On 2015-05-20 22:24, David Härdeman wrote:
On Thu, May 14, 2015 at 05:57:39PM -0300, Mauro Carvalho Chehab wrote:
Em Mon, 06 Apr 2015 13:23:08 +0200
David Härdeman <da...@hardeman.nu> escreveu:
....
+static inline enum rc_type guess_protocol(struct rc_dev *rdev)
+{
+       struct rc_map *rc_map = &rdev->rc_map;
+
+       if (hweight64(rdev->enabled_protocols) == 1)
+               return rc_bitmap_to_type(rdev->enabled_protocols);
+       else if (hweight64(rdev->allowed_protocols) == 1)
+               return rc_bitmap_to_type(rdev->allowed_protocols);
+       else
+               return rc_map->rc_type;
+}

^^^^
This function is the most important one to understand in order to
understand how the heuristics work...

+
+/**
+ * to_nec32() - helper function to try to convert misc NEC scancodes to NEC32
+ * @orig:      original scancode
+ * @return:    NEC32 scancode
+ *
+ * This helper routine is used to provide backwards compatibility.
+ */
+static u64 to_nec32(u64 orig)
+{
+       u8 b3 = (u8)(orig >> 16);
+       u8 b2 = (u8)(orig >>  8);
+       u8 b1 = (u8)(orig >>  0);
+
+       if (orig <= 0xffff)
+               /* Plain old NEC */
+               return b2 << 24 | ((u8)~b2) << 16 |  b1 << 8 | ((u8)~b1);
+       else if (orig <= 0xffffff)
+               /* NEC extended */
+               return b3 << 24 | b2 << 16 |  b1 << 8 | ((u8)~b1);
+       else
+               /* NEC32 */
+               return orig;
+}
+
+/**
  * ir_setkeycode() - set a keycode in the scancode->keycode table
  * @idev:      the struct input_dev device descriptor
  * @scancode:  the desired scancode
@@ -349,6 +392,9 @@ static int ir_setkeycode(struct input_dev *idev,
                if (retval)
                        goto out;

+               if (guess_protocol(rdev) == 0
+                       scancode = to_nec32(scancode);

This function can be called from userspace. I can't see how this would do
the right thing if more than one protocol is enabled.

+
                index = ir_establish_scancode(rdev, rc_map, scancode, true);
                if (index >= rc_map->len) {
                        retval = -ENOMEM;
@@ -389,7 +435,10 @@ static int ir_setkeytable(struct rc_dev *dev,

        for (i = 0; i < from->size; i++) {
                index = ir_establish_scancode(dev, rc_map,
-                                             from->scan[i].scancode, false);
+                                             from->rc_type == RC_TYPE_NEC ?
+                                             to_nec32(from->scan[i].scancode) :
+                                             from->scan[i].scancode,
+                                             false);
                if (index >= rc_map->len) {
                        rc = -ENOMEM;
                        break;
@@ -463,6 +512,8 @@ static int ir_getkeycode(struct input_dev *idev,
                if (retval)
                        goto out;

+               if (guess_protocol(rdev) == RC_TYPE_NEC)
+                       scancode = to_nec32(scancode);

This also can be called from userspace. It should not return different
scancodes for the same mapping if just NEC is enabled or if more protocols
are enabled.

There is no way to do this in a 100% backwards compatible way, that's
why the patch description uses the word "heuristics".

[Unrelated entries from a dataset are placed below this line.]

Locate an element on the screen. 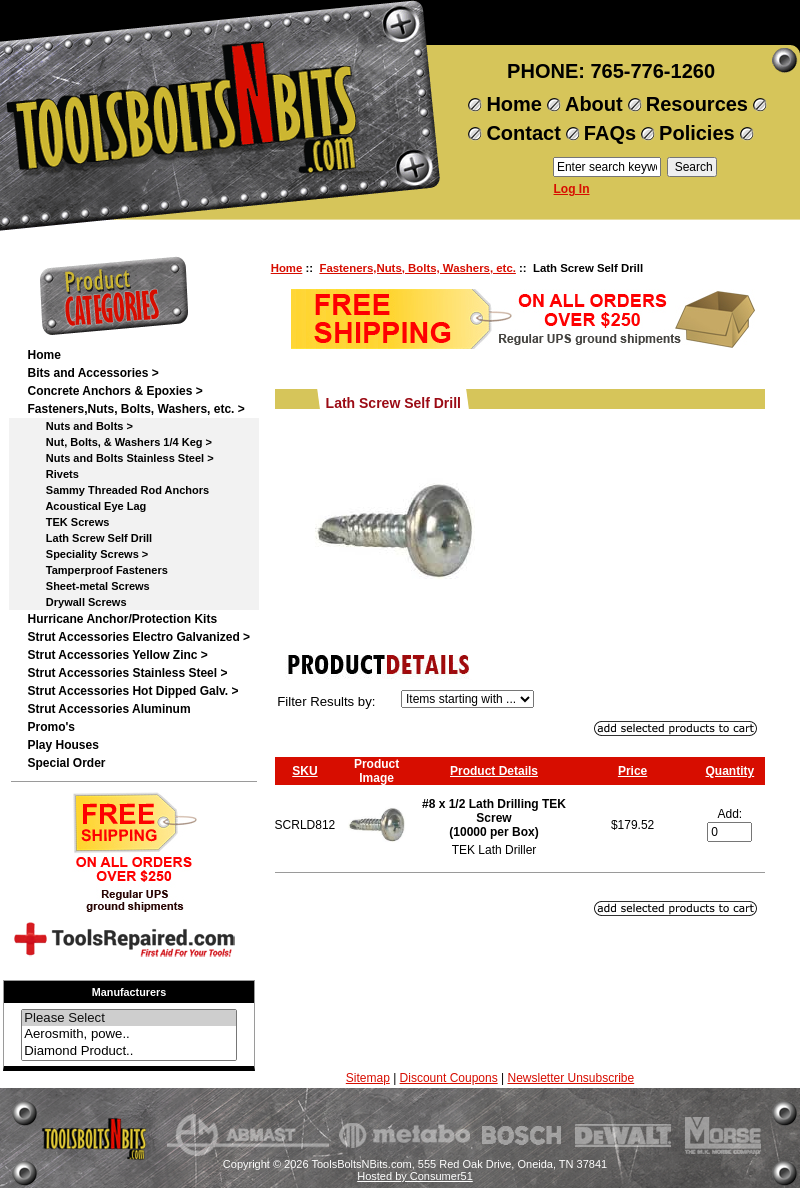 The image size is (800, 1188). Sitemap is located at coordinates (368, 1078).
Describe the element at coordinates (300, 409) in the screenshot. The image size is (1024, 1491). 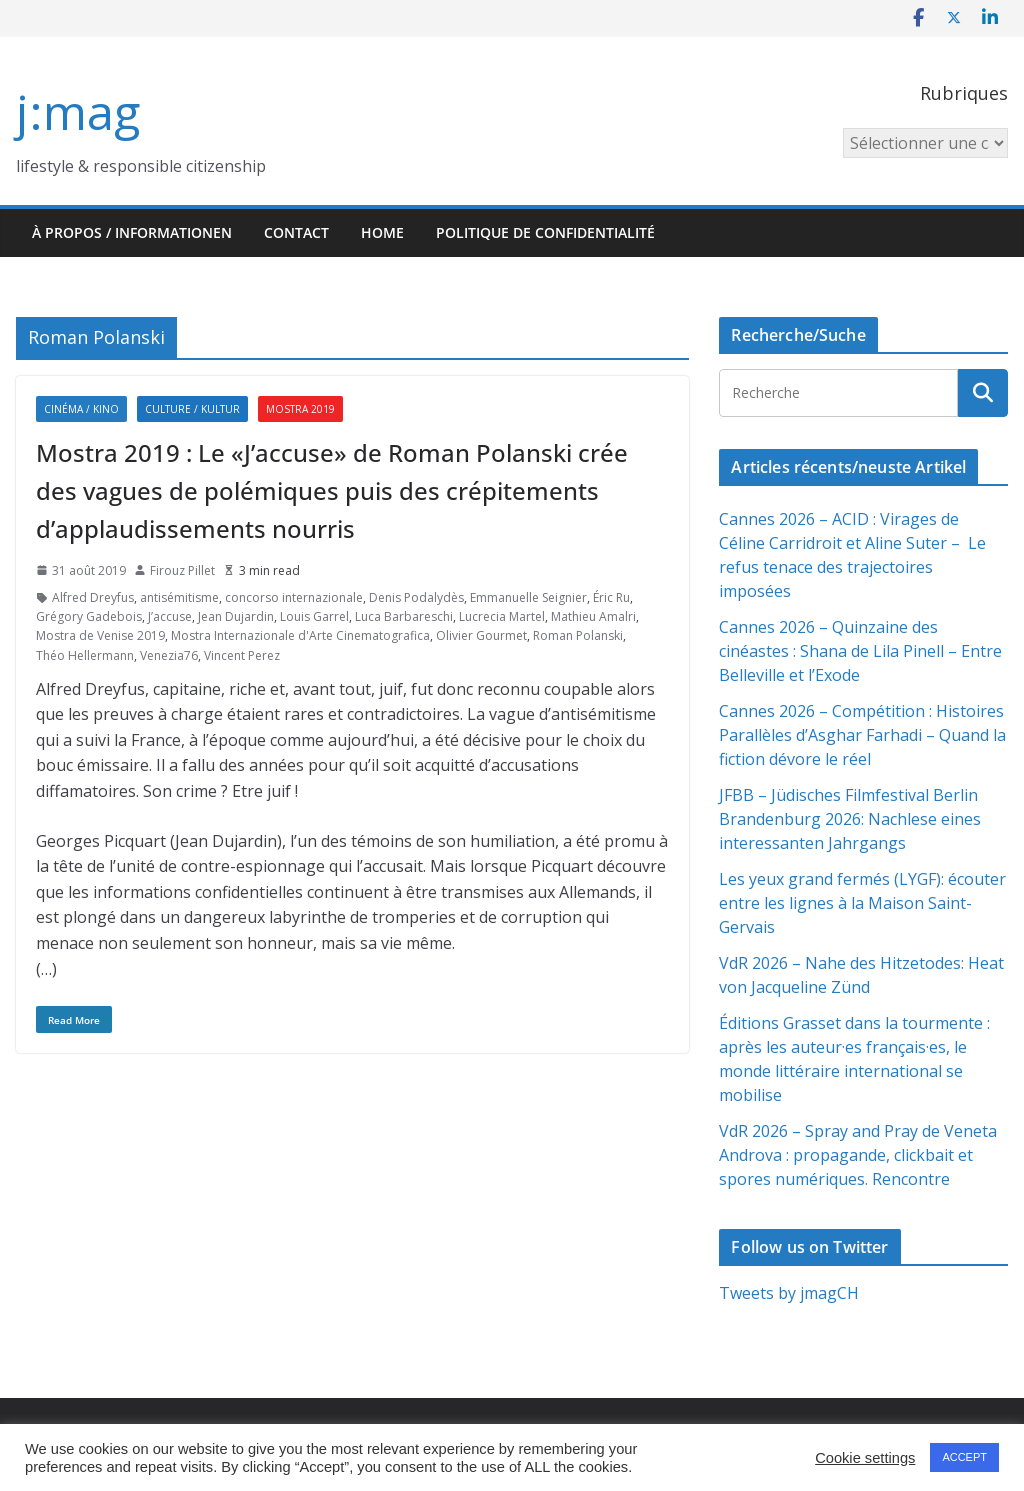 I see `Mostra 2019` at that location.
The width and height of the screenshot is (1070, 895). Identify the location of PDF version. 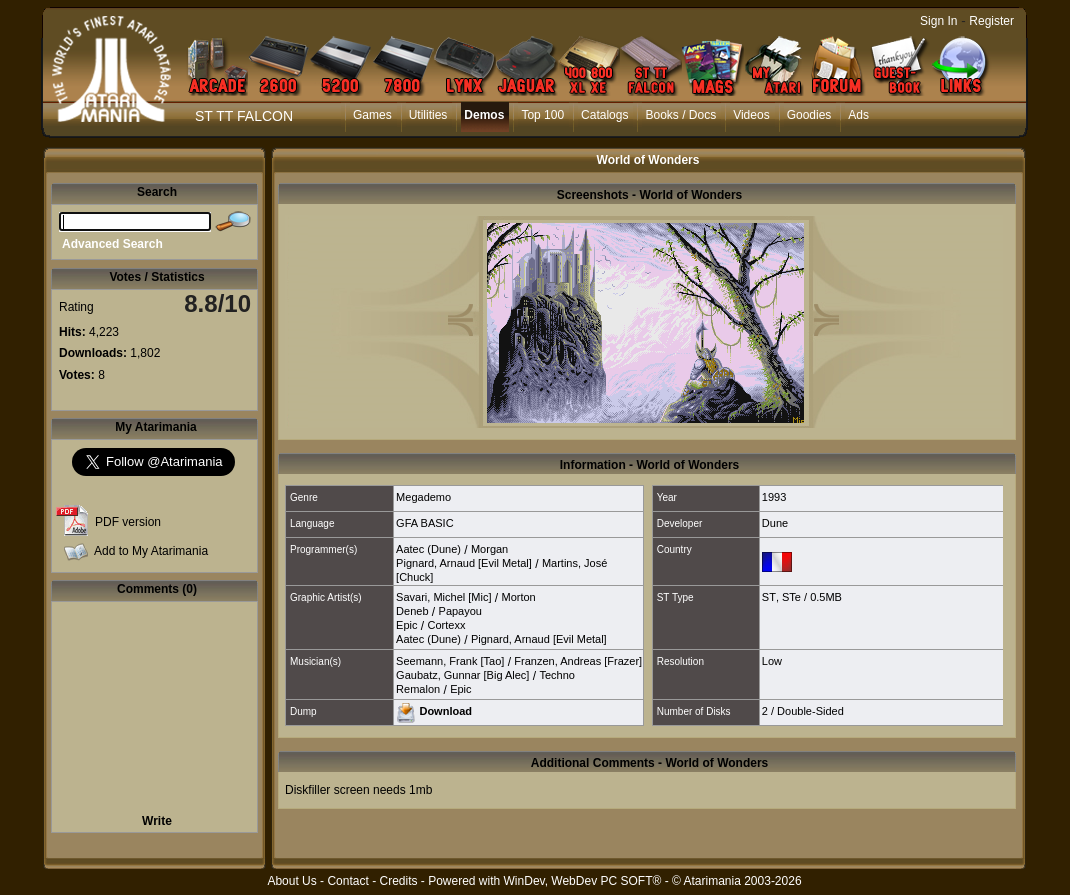 (128, 522).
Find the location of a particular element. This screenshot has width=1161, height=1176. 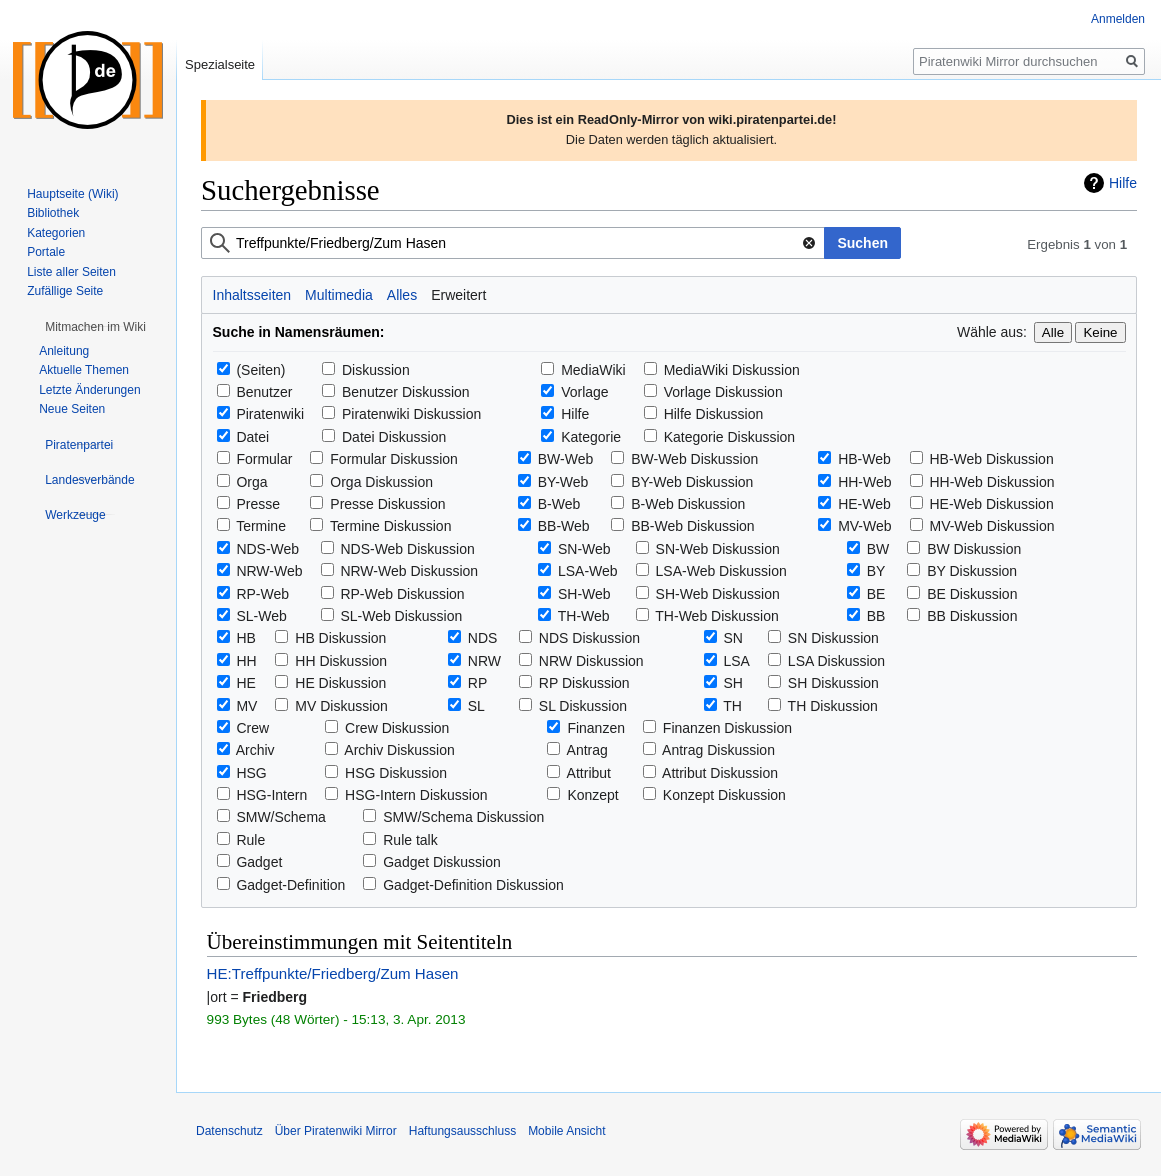 Hilfe is located at coordinates (1123, 183).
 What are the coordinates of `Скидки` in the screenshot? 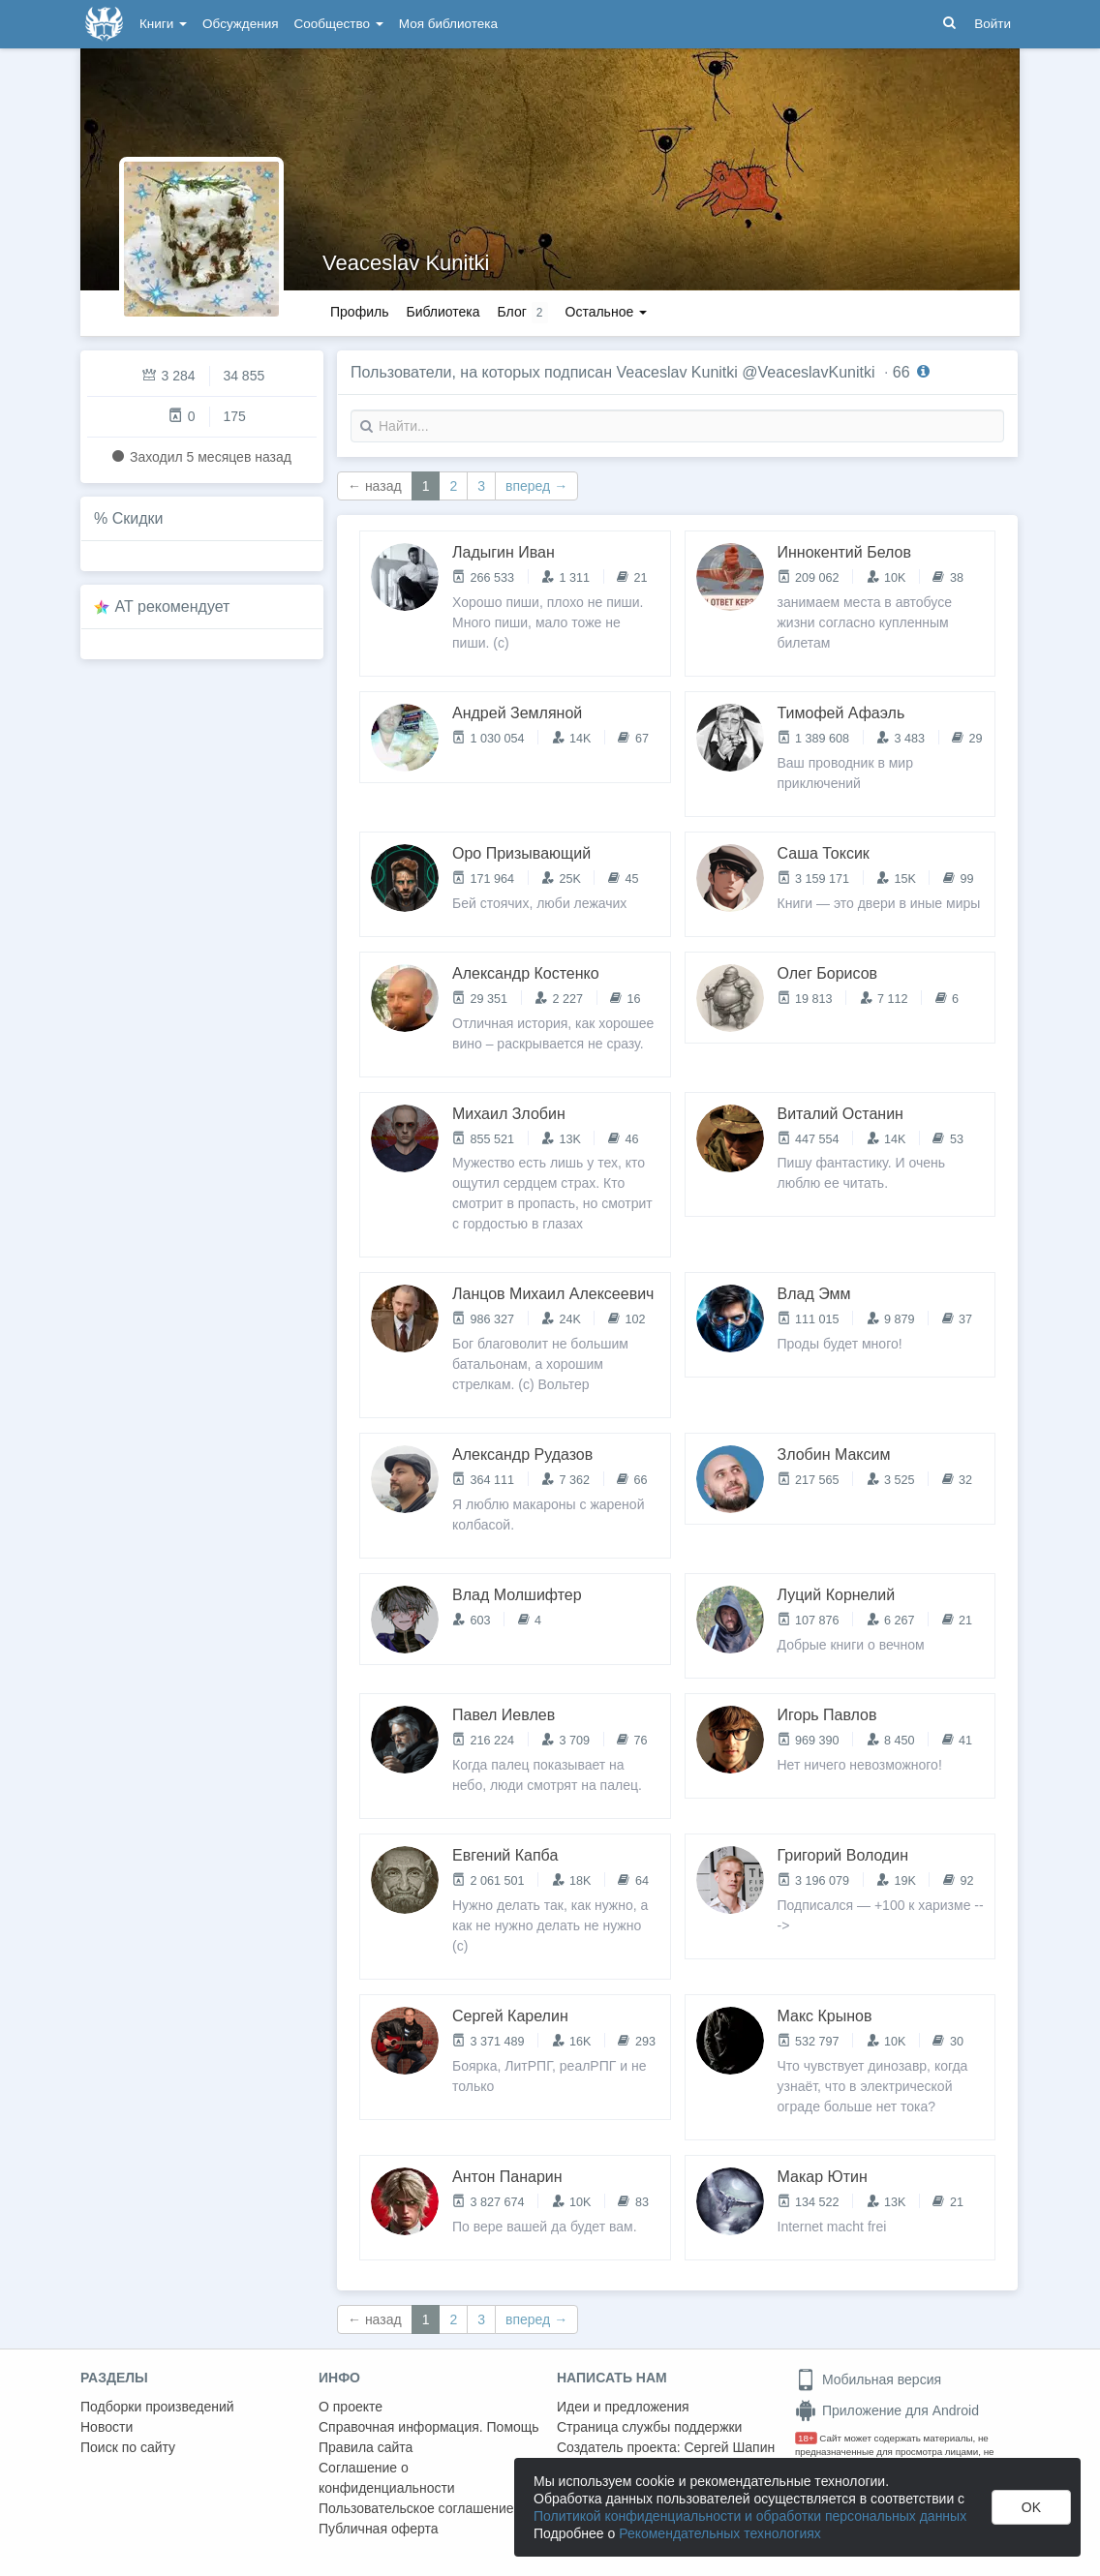 It's located at (138, 518).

I've tried different approaches (such as introducing and using a
kernel-internal RC_TYPE_ANY protocol for legacy ioctl() calls) but none
of them solve the problem 100%.

The current API is also broken, but in a different way. If you set a
scancode <-> keycode mapping right now using the current ioctl()s, you
can get different results with the exact same mapping but with different
RX hardware (which defeats the whole idea of having a kernel API for
remote controls...) even though there is enough information to do the
right thing (one example is already given in the patch comments)...that
is BAD.

The heuristics can also get it wrong...in slightly different situations
(e.g. if you load a hardware driver that supports nec and rc-5, but has
a rc-5 default keymap, then enable both nec and rc-5 from userspace, and
finally set keymap entries using nec scancodes...in which case they'll
be interpreted as rc-5 keymap scancodes).

So, we trade one kind of breakage for another...but the alternative kind
that I'm proposing here at least paves the way for the updated ioctls
which solve the ambiguity.

And distributions can make sure to ship updated userspace tools together
with an updated kernel (configuration tool updates together with kernel
updates is one of those "special" cases that e.g. LWN covers every now
and then).

I'm not saying the situation is ideal. But at least I'm trying to fix it
once and for all.

Do you have a better solution in mind other than to simply keep throwing
away all protocol information and ignoring scancode overlaps and
inconsistencies?

It wasn't a rhetorical question...this is an issue that needs to be fixed one way or another...do you have a better solution in mind?